How to treat bleeding patients with MPN.
Cytoreductive therapy was reported to result in remission of AVWS in 12 of 14 patients with MPN and should be considered in bleeding patients. Usually, treatment is not immediately effective and additional treatments can be required in actively bleeding patients. In theory, desmopressin should be a preferred treatment because newly released VWF from endothelial cells contains very large HMW multimers, larger than those contained in plasma-based concentrates. However, desmopressin can fail in situations of acute bleeding because of tachyphylaxis or if endothelial storage pools have already been mobilized by different mechanisms. The reported success rate in patients with MPN has been 21%. VWF-containing concentrates have not been reported to result in higher success rates. However, in our experience, higher doses (eg, 50 IU/kg 2 or 3 times daily) sometimes result in better treatment results. Alternatively, recombinant factor VIIa may be considered for severe bleeding refractory to other treatment modalities.
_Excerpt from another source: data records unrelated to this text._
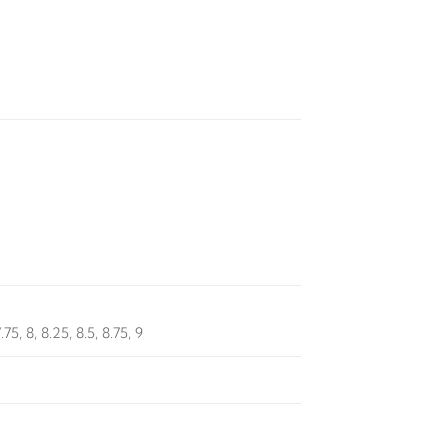
7.75, 8, 8.25, 8.5, 8.75, 9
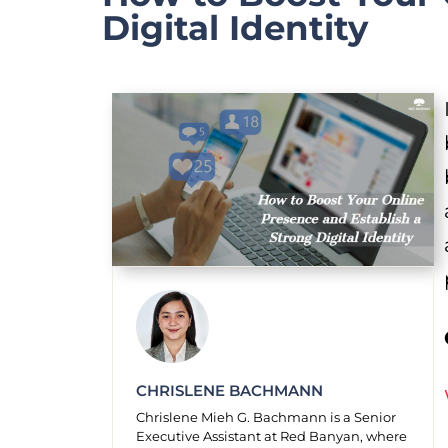
Digital Identity
CHRISLENE BACHMANN
Chrislene Mieh G. Bachmann is a Senior
Executive Assistant at Red Banyan, where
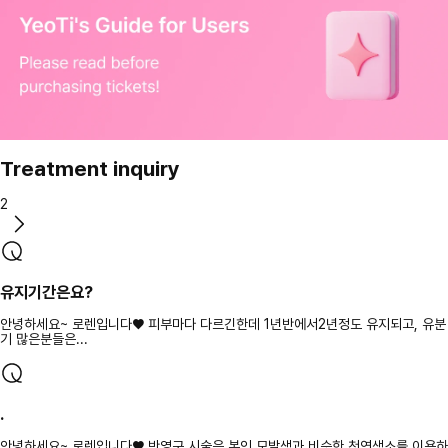
Treatment inquiry
2
유지기간은요?
안녕하세요~ 로렌입니다♥ 피부마다 다르긴한데 1년반에서2년정도 유지되고, 유분
기 많은분들은...
.
안녕하세요~ 로렌입니다♥ 반영구 시술은 본인 모발색과 비슷한 천연색소를 이용하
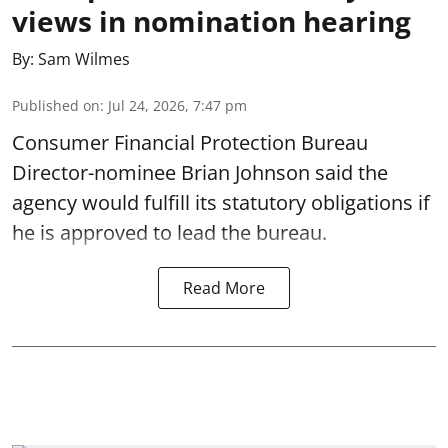
views in nomination hearing
By:
Sam Wilmes
Published on
:
Jul 24, 2026, 7:47 pm
Consumer Financial Protection Bureau
Director-nominee Brian Johnson said the
agency would fulfill its statutory obligations if
he is approved to lead the bureau.
Read More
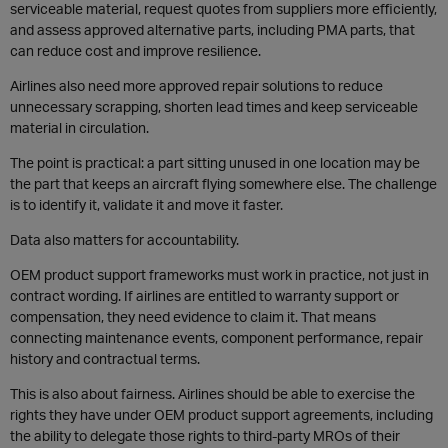
serviceable material, request quotes from suppliers more efficiently,
and assess approved alternative parts, including PMA parts, that
can reduce cost and improve resilience.
Airlines also need more approved repair solutions to reduce
unnecessary scrapping, shorten lead times and keep serviceable
material in circulation.
The point is practical: a part sitting unused in one location may be
the part that keeps an aircraft flying somewhere else. The challenge
is to identify it, validate it and move it faster.
Data also matters for accountability.
OEM product support frameworks must work in practice, not just in
contract wording. If airlines are entitled to warranty support or
compensation, they need evidence to claim it. That means
connecting maintenance events, component performance, repair
history and contractual terms.
This is also about fairness. Airlines should be able to exercise the
rights they have under OEM product support agreements, including
the ability to delegate those rights to third-party MROs of their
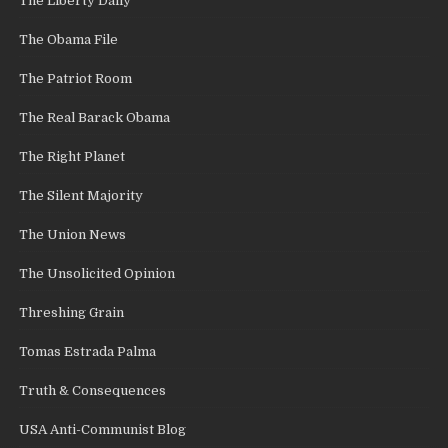
The Liberty Daily
The Obama File
The Patriot Room
The Real Barack Obama
The Right Planet
The Silent Majority
The Union News
The Unsolicited Opinion
Threshing Grain
Tomas Estrada Palma
Truth & Consequences
USA Anti-Communist Blog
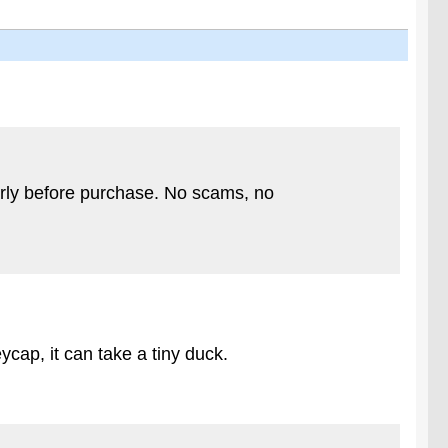
arly before purchase. No scams, no
cap, it can take a tiny duck.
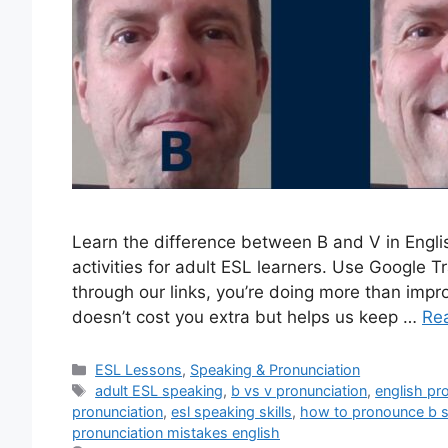
Learn the difference between B and V in Engli
activities for adult ESL learners. Use Google
through our links, you’re doing more than impr
doesn’t cost you extra but helps us keep …
Re
Categories
ESL Lessons
,
Speaking & Pronunciation
Tags
adult ESL speaking
,
b vs v pronunciation
,
english pr
pronunciation
,
esl speaking skills
,
how to pronounce b 
pronunciation mistakes english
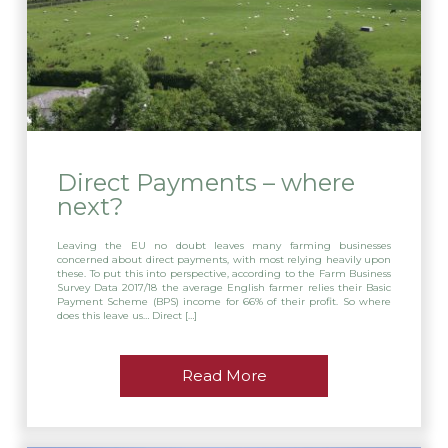
Direct Payments – where
next?
Leaving the EU no doubt leaves many farming businesses
concerned about direct payments, with most relying heavily upon
these. To put this into perspective, according to the Farm Business
Survey Data 2017/18 the average English farmer relies their Basic
Payment Scheme (BPS) income for 66% of their profit. So where
does this leave us… Direct […]
Read More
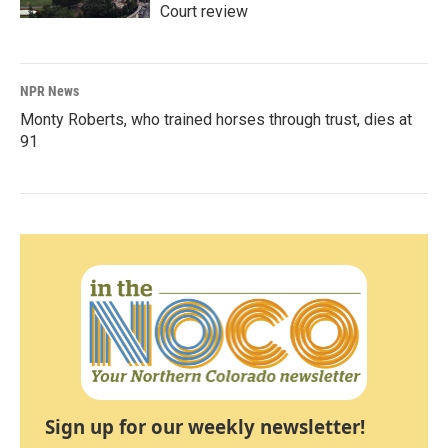
Court review
NPR News
Monty Roberts, who trained horses through trust, dies at
91
Sign up for our weekly newsletter!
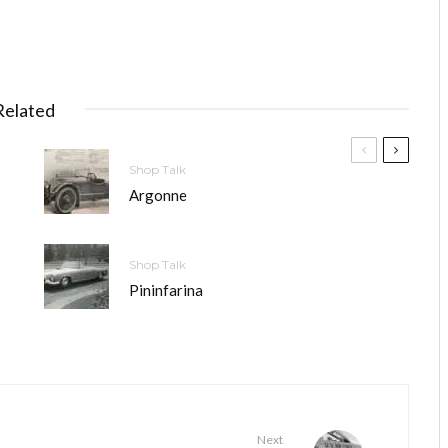
Related
Shop Talk
Argonne
Shop Talk
Pininfarina
Next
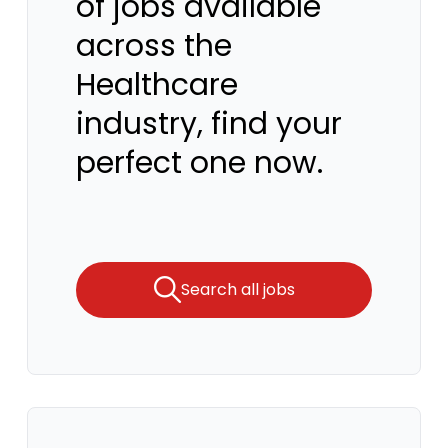
of jobs available
across the
Healthcare
industry, find your
perfect one now.
Search all jobs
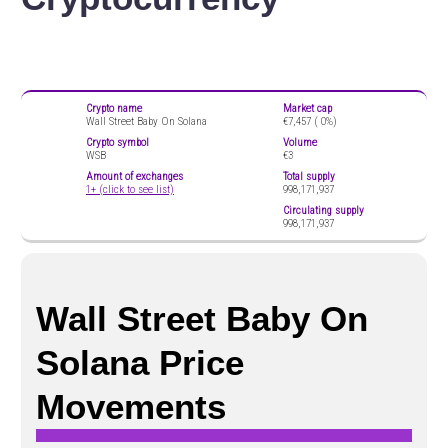
Crypto name
Market cap
Wall Street Baby On Solana
€7,457 (
0%)
Crypto symbol
Volume
WSB
€3
Amount of exchanges
Total supply
1+ (click to see list)
998,171,937
Circulating supply
998,171,937
Wall Street Baby On
Solana Price
Movements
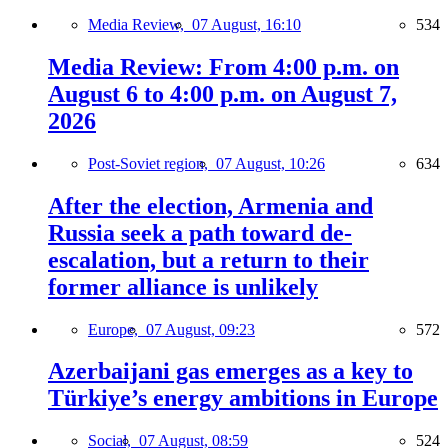
Media Review,
07 August, 16:10
534
Media Review: From 4:00 p.m. on
August 6 to 4:00 p.m. on August 7,
2026
Post-Soviet region,
07 August, 10:26
634
After the election, Armenia and
Russia seek a path toward de-
escalation, but a return to their
former alliance is unlikely
Europe,
07 August, 09:23
572
Azerbaijani gas emerges as a key to
Türkiye’s energy ambitions in Europe
Social,
07 August, 08:59
524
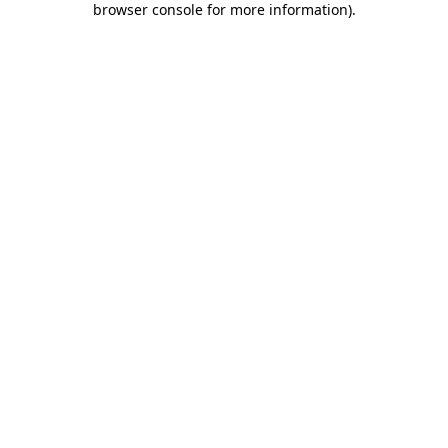
browser console for more information)
.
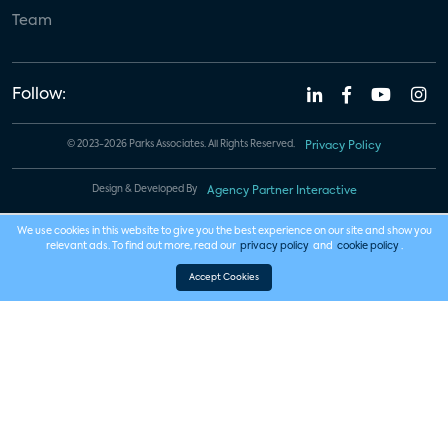
Team
Follow:
© 2023-2026 Parks Associates. All Rights Reserved.
Privacy Policy
Design & Developed By
Agency Partner Interactive
We use cookies in this website to give you the best experience on our site and show you
relevant ads. To find out more, read our
privacy policy
and
cookie policy
.
Accept Cookies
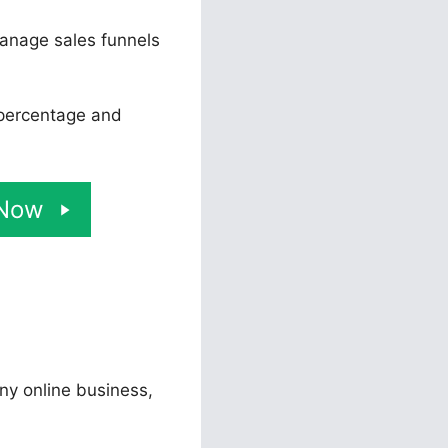
manage sales funnels
 percentage and
 Now
any online business,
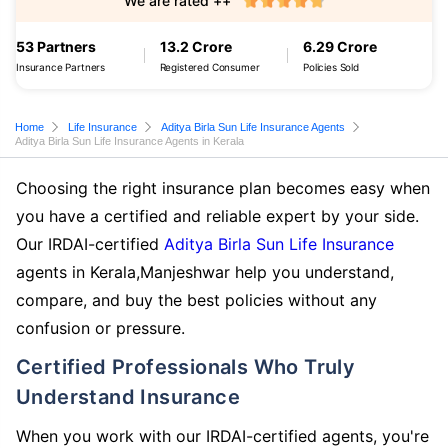
We are rated ++
53 Partners
13.2 Crore
6.29 Crore
Insurance Partners
Registered Consumer
Policies Sold
Home
Life Insurance
Aditya Birla Sun Life Insurance Agents
Aditya Birla Sun Life Insurance Agents in Kerala
Choosing the right insurance plan becomes easy when
you have a certified and reliable expert by your side.
Our IRDAI-certified
Aditya Birla Sun Life Insurance
agents in Kerala,Manjeshwar help you understand,
compare, and buy the best policies without any
confusion or pressure.
Certified Professionals Who Truly
Understand Insurance
When you work with our IRDAI-certified agents, you're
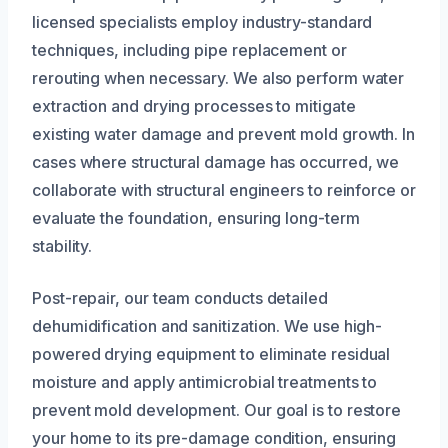
licensed specialists employ industry-standard
techniques, including pipe replacement or
rerouting when necessary. We also perform water
extraction and drying processes to mitigate
existing water damage and prevent mold growth. In
cases where structural damage has occurred, we
collaborate with structural engineers to reinforce or
evaluate the foundation, ensuring long-term
stability.
Post-repair, our team conducts detailed
dehumidification and sanitization. We use high-
powered drying equipment to eliminate residual
moisture and apply antimicrobial treatments to
prevent mold development. Our goal is to restore
your home to its pre-damage condition, ensuring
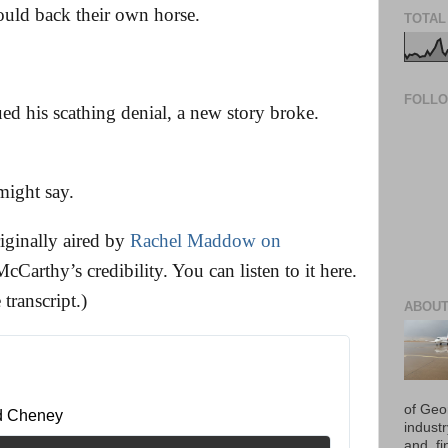
ould back their own horse.
TOTAL
FOLL
ed his scathing denial, a new story broke.
ight say.
iginally aired by
Rachel Maddow on
McCarthy’s credibility. You can listen to it here.
 transcript.)
ABOUT
of Geo
d Cheney 
industr
and, fi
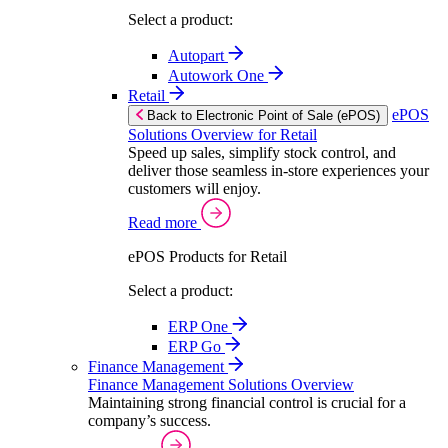
Select a product:
Autopart
Autowork One
Retail
ePOS
Back to Electronic Point of Sale (ePOS)
Solutions Overview for Retail
Speed up sales, simplify stock control, and
deliver those seamless in-store experiences your
customers will enjoy.
Read more
ePOS Products for Retail
Select a product:
ERP One
ERP Go
Finance Management
Finance Management Solutions Overview
Maintaining strong financial control is crucial for a
company’s success.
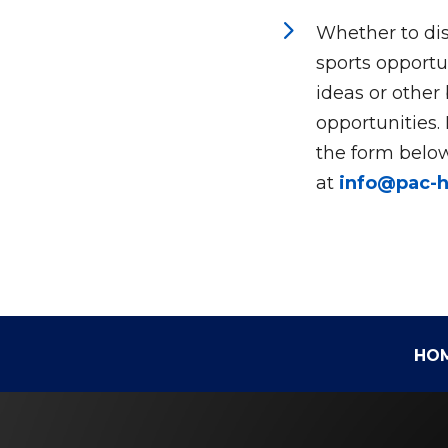
5
Whether to dis
sports opportun
ideas or other
opportunities.
the form below
at
info@pac-
HO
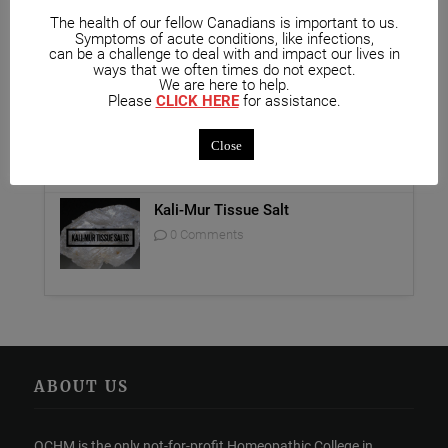
Unique Opportunity: Seminar for
The health of our fellow Canadians is important to us.
Symptoms of acute conditions, like infections,
Healthcare Professionals
can be a challenge to deal with and impact our lives in
0 Comments
ways that we often times do not expect.
We are here to help.
Please
CLICK HERE
for assistance.
Report on Homeopathy
0 Comments
Close
Kali-Mur Tissue Salt
0 Comments
ABOUT US
OCHM is the only not-for-profit Homeopathic College in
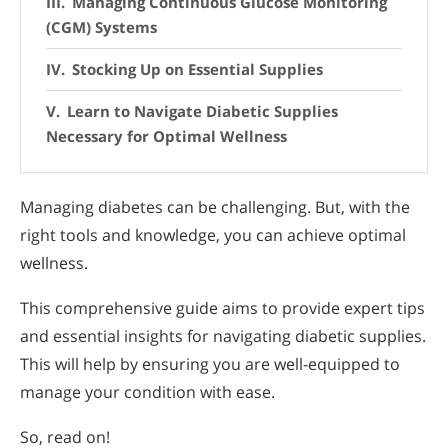
Managing Continuous Glucose Monitoring
(CGM) Systems
Stocking Up on Essential Supplies
Learn to Navigate Diabetic Supplies
Necessary for Optimal Wellness
Managing diabetes can be challenging. But, with the
right tools and knowledge, you can achieve optimal
wellness.
This comprehensive guide aims to provide expert tips
and essential insights for navigating diabetic supplies.
This will help by ensuring you are well-equipped to
manage your condition with ease.
So, read on!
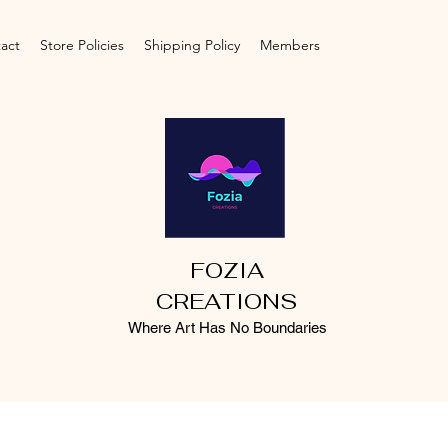
act
Store Policies
Shipping Policy
Members
FOZIA
CREATIONS
Where Art Has No Boundaries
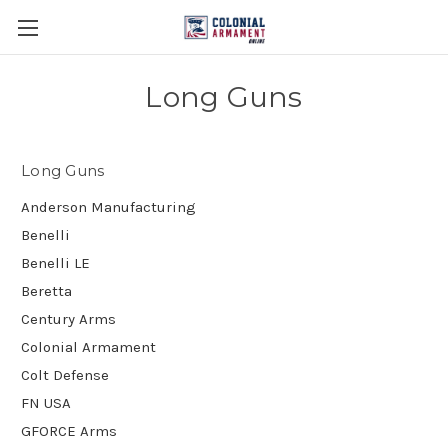
Long Guns
Long Guns
Anderson Manufacturing
Benelli
Benelli LE
Beretta
Century Arms
Colonial Armament
Colt Defense
FN USA
GFORCE Arms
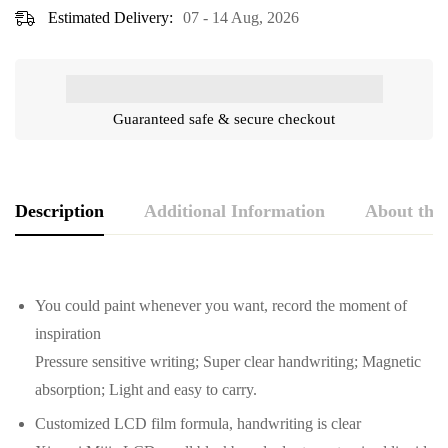
Estimated Delivery:
07 - 14 Aug, 2026
Guaranteed safe & secure checkout
Description
Additional Information
About the
You could paint whenever you want, record the moment of
inspiration
Pressure sensitive writing; Super clear handwriting; Magnetic
absorption; Light and easy to carry.
Customized LCD film formula, handwriting is clear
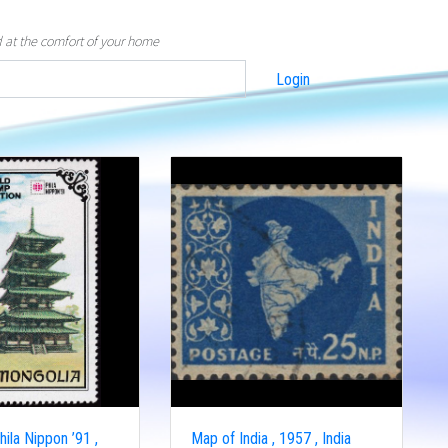
d at the comfort of your home
Login
ila Nippon ’91 ,
Map of India , 1957 , India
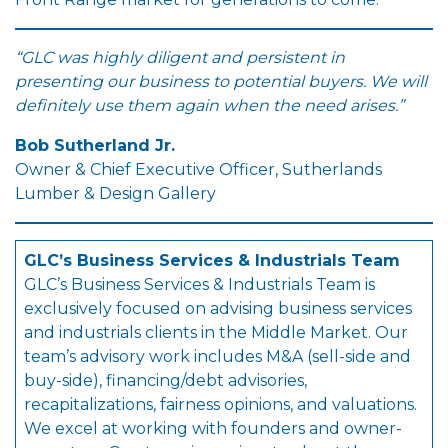
“GLC was highly diligent and persistent in
presenting our business to potential buyers. We will
definitely use them again when the need arises.”
Bob Sutherland Jr.
Owner & Chief Executive Officer, Sutherlands
Lumber & Design Gallery
GLC’s Business Services & Industrials Team
GLC’s Business Services & Industrials Team is
exclusively focused on advising business services
and industrials clients in the Middle Market. Our
team’s advisory work includes M&A (sell-side and
buy-side), financing/debt advisories,
recapitalizations, fairness opinions, and valuations.
We excel at working with founders and owner-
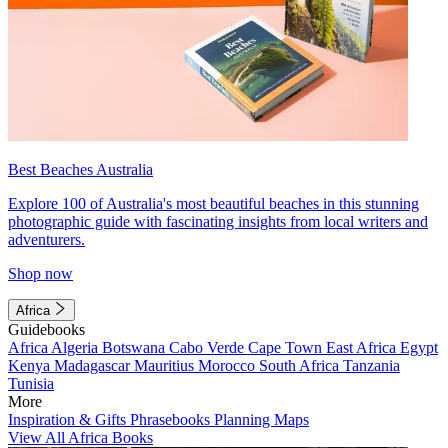
Best Beaches Australia
Explore 100 of Australia's most beautiful beaches in this stunning
photographic guide with fascinating insights from local writers and
adventurers.
Shop now
Africa
Guidebooks
Africa
Algeria
Botswana
Cabo Verde
Cape Town
East Africa
Egypt
Kenya
Madagascar
Mauritius
Morocco
South Africa
Tanzania
Tunisia
More
Inspiration & Gifts
Phrasebooks
Planning Maps
View All Africa Books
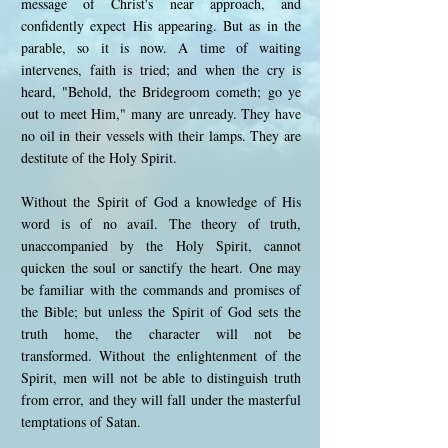
message of Christ's near approach, and
confidently expect His appearing. But as in the
parable, so it is now. A time of waiting
intervenes, faith is tried; and when the cry is
heard, "Behold, the Bridegroom cometh; go ye
out to meet Him," many are unready. They have
no oil in their vessels with their lamps. They are
destitute of the Holy Spirit.
Without the Spirit of God a knowledge of His
word is of no avail. The theory of truth,
unaccompanied by the Holy Spirit, cannot
quicken the soul or sanctify the heart. One may
be familiar with the commands and promises of
the Bible; but unless the Spirit of God sets the
truth home, the character will not be
transformed. Without the enlightenment of the
Spirit, men will not be able to distinguish truth
from error, and they will fall under the masterful
temptations of Satan.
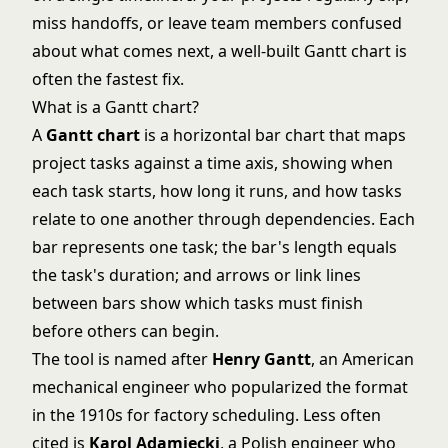
miss handoffs, or leave team members confused
about what comes next, a well-built Gantt chart is
often the fastest fix.
What is a Gantt chart?
A
Gantt chart
is a horizontal bar chart that maps
project tasks against a time axis, showing when
each task starts, how long it runs, and how tasks
relate to one another through dependencies. Each
bar represents one task; the bar's length equals
the task's duration; and arrows or link lines
between bars show which tasks must finish
before others can begin.
The tool is named after
Henry Gantt
, an American
mechanical engineer who popularized the format
in the 1910s for factory scheduling. Less often
cited is
Karol Adamiecki
, a Polish engineer who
How to address thrombotic risks in these patients.
There is a consensus that cardiovascular risk factors should be addressed. Statins have also been recommended. Primary prophylaxis with aspirin is generally recommended in polycythemia vera and essential thrombocythemia unless contraindicated. The main contraindications are intolerance and bleeding. Known AVWS in nonbleeding patients can be considered a relative contraindication. In asymptomatic patients with very high platelet counts (> 1500/nL), where AVWS appears to be particularly common, we usually wait with the initiation of aspirin until cytoreductive therapy has lowered the platelet count to < 1000/nL.
If thromboembolic events occur in patients with asymptomatic AVWS, we usually administer antithrombotic drugs in the same way as in the general population. This includes antiplatelet drugs for arterial events and anticoagulants for venous events. In case of concurrent bleeding and thrombosis, the choice of drugs and dosing always is an individual decision. We try to avoid potentially thrombogenic medications, and provide as much antithrombotic therapy as needed and tolerated. For deep vein thrombosis, compression therapy is important. In case of clinically significant pulmonary embolism, temporary inferior vena cava filters can be considered.
In conclusion, AVWS is a significant under-recognized bleeding disorder occurring in several different clinical situations. The diagnostic approach to AVWS remains a challenge to the practicing physician because of the variable clinical presentation and the many different tests that have to be obtained to prove or rule out the diagnosis. Management requires consideration of the underlying disorder and pathogenic mechanisms. We have reviewed here the relatively limited evidence that is available from registries, cohort studies, and a few clinical trials, and also shared our personal experience on how to manage difficult situations. Research in this area has been limited by a number of difficulties, including the prolonged follow-up required, the many confounding factors, and increasingly documented clinical and biologic heterogeneity. Because prospective clinical studies are difficult to organize in this small and heterogeneous group of patients, we encourage physicians to report their experience in the ongoing AVWS registry commenced by the ISTH (www.IntReAVWS.com).